Analyze AI-assisted coding sessions in ~/.gemini/antigravity/brain/ and produce a report that explains not just what happened, but why it happened, who/what caused it, and what should change next time.
Goal
For each session, determine:
What changed from the initial ask to the final executed work
Whether the main cause was:
user/spec
agent
repo/codebase
validation/testing
legitimate task complexity
Whether the opening prompt was sufficient
Which files/subsystems repeatedly correlate with struggle
What changes would most improve future sessions
When to Use
You need a postmortem on AI-assisted coding sessions, especially when scope drift or repeated rework occurred.
Verwandte Skills
You want root-cause analysis that separates user/spec issues from agent mistakes, repo friction, or validation gaps.
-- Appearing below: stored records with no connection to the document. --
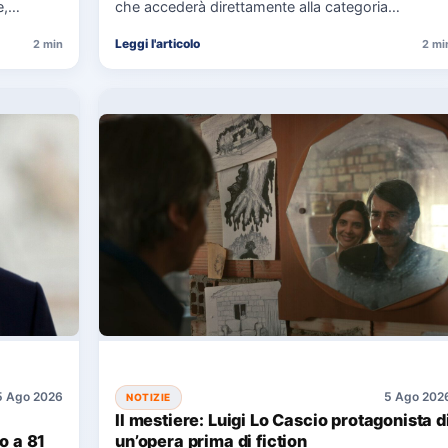
e,…
che accederà direttamente alla categoria
Campioni del Festival di Sanremo 2027.…
Leggi l'articolo
2 min
2 mi
5 Ago 2026
5 Ago 202
NOTIZIE
Il mestiere: Luigi Lo Cascio protagonista d
o a 81
un’opera prima di fiction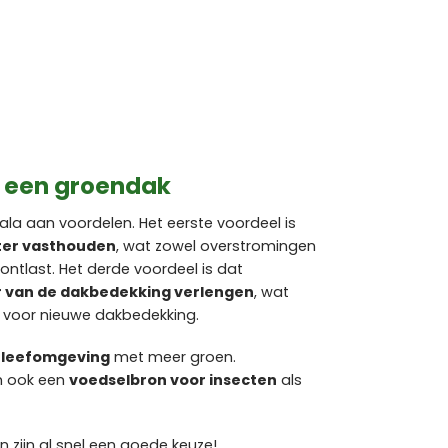
n een groendak
la aan voordelen. Het eerste voordeel is
er vasthouden
, wat zowel overstromingen
 ontlast. Het derde voordeel is dat
 van de dakbedekking verlengen
, wat
n voor nieuwe dakbedekking.
e leefomgeving
met meer groen.
m ook een
voedselbron voor insecten
als
zijn al snel een goede keuze!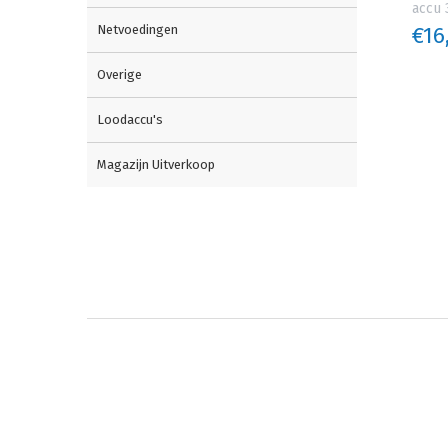
accu 
Netvoedingen
€16
Overige
Loodaccu's
Magazijn Uitverkoop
You need evidence-backed recommendations for improving future prompts, repo health, or delivery workflows.
Global Rules
Treat .resolved.N counts as iteration signals, not proof of failure
Separate human-added scope, necessary discovered scope, and agent-introduced scope
Separate agent error from repo friction
Every diagnosis must include evidence and confidence
Classify the primary session intent from objective + artifacts:
DELIVERY
DEBUGGING
REFACTOR
RESEARCH
EXPLORATION
AUDIT_ANALYSIS
Record:
session_intent
session_intent_confidence
Use intent to contextualize severity and rework shape.
Do not judge exploratory or research sessions by the same standards as narrow delivery sessions.
Step 1: Discover Conversations
Read available conversation summaries from system context
List conversation folders in the user’s Antigravity brain/ directory
Build a conversation index with:
conversation_id
title
objective
created
last_modified
If the user supplied a keyword/path, filter to matching conversations; otherwise analyze all
Output: indexed list of conversations to analyze.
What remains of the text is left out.